Kamara gave congressional testimony to the U.S. House Committee on Space, Science, and Technology in 2021, where he argued for considering the harms technology can cause, and advocated for computer science and technology communities to work to mitigate those harms. Also in 2021, he collaborated with Senator Ron Wyden to advocate for an encrypted gun registry. In 2019, he delivered congressional testimony to the Financial Services Committee of the U.S. House of Representatives about how data uses in the financial industry have the potential to erode consumer privacy and increase discrimination.

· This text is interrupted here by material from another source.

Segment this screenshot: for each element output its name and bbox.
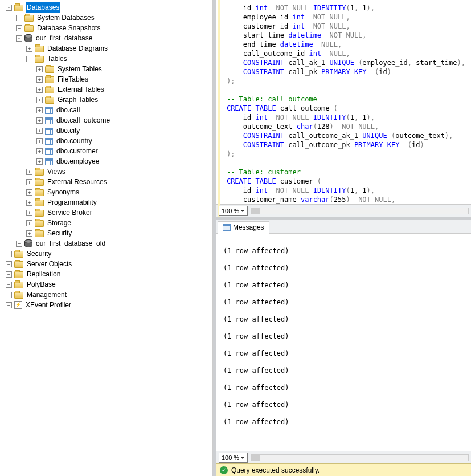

He joined a National Academy of Sciences committee focused on "Law Enforcement and Intelligence Access to Plaintext Information in an Era of Widespread Strong Encryption: Options and Tradeoffs", which produced a report on encryption and cybersecurity.

==Publications==
Kamara's most cited publications are:

- Reza Curtmola, Juan Garay, Seny Kamara, Rafail Ostrovsky, Searchable symmetric encryption: improved definitions and efficient constructions (2011). Journal of Computer Security 19:895-934 (cited 2830 times, according to Google Scholar).
- Seny Kamara, Kristin Lauter, Cryptographic cloud storage (2010). International Conference on Financial Cryptography and Data Security, 136-149 (cited 1880 times, according to Google Scholar).
- Seny Kamara, Charalampos Papamanthou, Tom Roeder, Dynamic searchable symmetric encryption (2012). Proceedings of the 2012 ACM conference on Computer and communications (cited 1063 times, according to Google Scholar).